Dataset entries

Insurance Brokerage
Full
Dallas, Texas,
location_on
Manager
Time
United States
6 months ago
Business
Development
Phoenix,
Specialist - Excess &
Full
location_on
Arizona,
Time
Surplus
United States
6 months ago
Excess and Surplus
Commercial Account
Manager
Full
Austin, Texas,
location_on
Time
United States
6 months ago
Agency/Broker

* * *

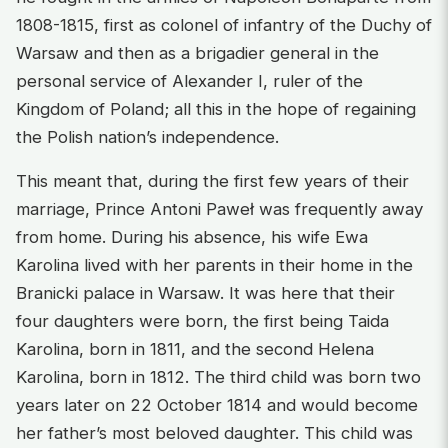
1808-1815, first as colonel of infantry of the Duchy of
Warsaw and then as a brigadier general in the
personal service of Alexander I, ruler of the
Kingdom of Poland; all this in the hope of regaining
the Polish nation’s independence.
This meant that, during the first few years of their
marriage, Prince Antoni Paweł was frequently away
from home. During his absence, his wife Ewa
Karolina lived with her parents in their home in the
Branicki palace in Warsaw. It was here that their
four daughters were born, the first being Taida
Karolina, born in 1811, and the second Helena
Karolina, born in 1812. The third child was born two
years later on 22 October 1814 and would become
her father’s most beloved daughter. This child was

### TASK TO COMPLETE
Set down precisely the lines above between the line holding "Karolina lived with" and the line holding "her father’s most", inclusive, and nothing beyond them.

### EXERCISE OUTPUT
Karolina lived with her parents in their home in the
Branicki palace in Warsaw. It was here that their
four daughters were born, the first being Taida
Karolina, born in 1811, and the second Helena
Karolina, born in 1812. The third child was born two
years later on 22 October 1814 and would become
her father’s most beloved daughter. This child was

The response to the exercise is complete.